Last week, I turned our $0.50/day GCP Artifact Registry into an $80/day money pit. Here’s how a simple CI/CD improvement went horribly wrong.

The Problem

Our E2E tests were running after merge to main, which meant broken code was making it to production. The obvious fix: run them on pull requests instead.

But there was a catch - running all Cypress tests sequentially took over 20 minutes. No developer wants to wait that long for PR checks. So parallelization was a requirement from the start.

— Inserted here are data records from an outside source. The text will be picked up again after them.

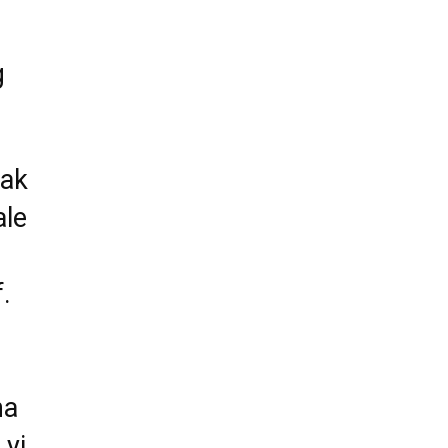
g
ak
ale
.
na
 yi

The Solution (That Wasn’t)

My approach seemed reasonable: use GitHub Actions’ matrix strategy to run each test file in parallel.

find-test-files:
  runs-on: ubuntu-latest
  outputs:
    test-files: ${{ steps.find.outputs.files }}
  steps:
    - name: Find test files
      id: find
      run: |
        # Find all test files and output as JSON array
        echo "files=$(find e2e -name "*.spec.js" | jq -R . | jq -sc '.')" >> $GITHUB_OUTPUT

run-tests:
  strategy:
    fail-fast: false
    matrix:
      test-file: ${{ fromJson(needs.find-test-files.outputs.test-files) }}

This spawned about 30 parallel runners, each pulling our Docker images:

- name: Authenticate to registry
  uses: google-github-actions/auth@v2
  with:
    workload_identity_provider: ${{ env.WIP }}
    service_account: ${{ env.SERVICE_ACCOUNT }}

- name: Pull Docker images
  run: |
    # Authenticate to artifact registry
    docker login -u oauth2accesstoken -p ${{ steps.auth.outputs.access_token }} $REGISTRY_URL
    
    # Pull all required images
    docker pull $REGISTRY_URL/database:latest
    docker pull $REGISTRY_URL/backend-api:latest
    docker pull $REGISTRY_URL/services:latest
    docker pull $REGISTRY_URL/frontend:latest

Each runner needed:

  • A PostgreSQL database image
  • Our backend API image
  • Our services image
  • The frontend orchestrator image

Tests ran fast. PRs were protected. I shipped it.

The Wake-Up Call

Next morning, my manager sends me a screenshot of our GCP billing dashboard with just ”???”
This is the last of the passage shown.